BEGIN Information provided
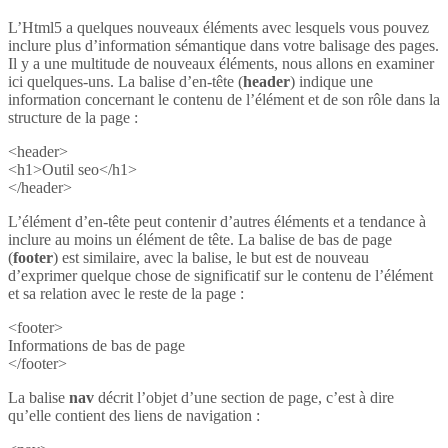
L’Html5 a quelques nouveaux éléments avec lesquels vous pouvez
inclure plus d’information sémantique dans votre balisage des pages.
Il y a une multitude de nouveaux éléments, nous allons en examiner
ici quelques-uns. La balise d’en-tête (
header
) indique une
information concernant le contenu de l’élément et de son rôle dans la
structure de la page :
<header>
<h1>Outil seo</h1>
</header>
L’élément d’en-tête peut contenir d’autres éléments et a tendance à
inclure au moins un élément de tête. La balise de bas de page
(
footer
) est similaire, avec la balise, le but est de nouveau
d’exprimer quelque chose de significatif sur le contenu de l’élément
et sa relation avec le reste de la page :
<footer>
Informations de bas de page
</footer>
La balise
nav
décrit l’objet d’une section de page, c’est à dire
qu’elle contient des liens de navigation :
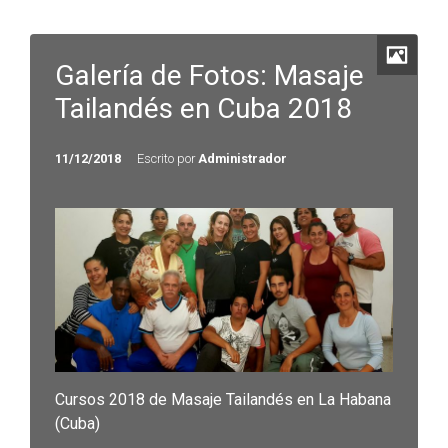
Galería de Fotos: Masaje
Tailandés en Cuba 2018
11/12/2018
Escrito por
Administrador
Cursos 2018 de Masaje Tailandés en La Habana
(Cuba)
END Information provided
Task objective:
For each line in the data that contains the string "nouveaux", give a copy of that line.

Exercise response:
L’Html5 a quelques nouveaux éléments avec lesquels vous pouvez
Il y a une multitude de nouveaux éléments, nous allons en examiner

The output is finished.